— А где Петр Николаич?
— Да по делам… Так что? Простила?
— Посмеялась, ага…
— Посмеялась? — Гробовский обрадовано потер руки и полез в буфет за графином. — Посмеялась, значит — зла не держит! Ну, накатим по одной…
— Да я…
— С морозцу! Да тут рюмки-то… Ах, хороша! Ну, Иван Палыч, что еще посоветуешь?
— Ты, Алексей Иваныч, цветов-то больше не покупай… Лучше подари ленту! Ну, в косу… Или брошку какую…
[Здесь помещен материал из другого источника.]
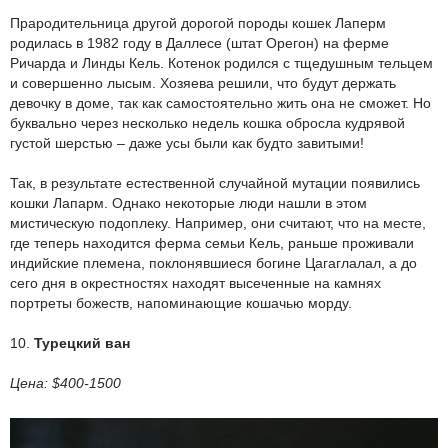
Прародительница другой дорогой породы кошек Лаперм
родилась в 1982 году в Даллесе (штат Орегон) на ферме
Ричарда и Линды Кель. Котенок родился с тщедушным тельцем
и совершенно лысым. Хозяева решили, что будут держать
девочку в доме, так как самостоятельно жить она не сможет. Но
буквально через несколько недель кошка обросла кудрявой
густой шерстью – даже усы были как будто завитыми!
Так, в результате естественной случайной мутации появились
кошки Лапарм. Однако некоторые люди нашли в этом
мистическую подоплеку. Например, они считают, что на месте,
где теперь находится ферма семьи Кель, раньше проживали
индийские племена, поклонявшиеся богине Цагаглалал, а до
сего дня в окрестностях находят высеченные на камнях
портреты божеств, напоминающие кошачью морду.
10.
Турецкий ван
Цена: $400-1500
— Понял! Ага… Еще по одной?
— Да уж уволь! Спасибо.
В сенях послышались шаги… Отряхнув снег, в комнату вошел Лаврентьев. Весь из себя радостный и довольный.
Поручик вскинул глаза:
— Ты что это, Петр Николаич, как голый зад при луне? Светишься.
— Ну-ка, налей-ка!
Скинув башлык и шинель, пристав пододвинул табуретку:
— Прохор, урядник-то наш, хват оказался! Убийцу нашел! Молодец, живенько установил всех возможных свидетелей… свидетельниц в основном… И, знаете, кто оказался? Кто у нас на селе самый меткий охотник?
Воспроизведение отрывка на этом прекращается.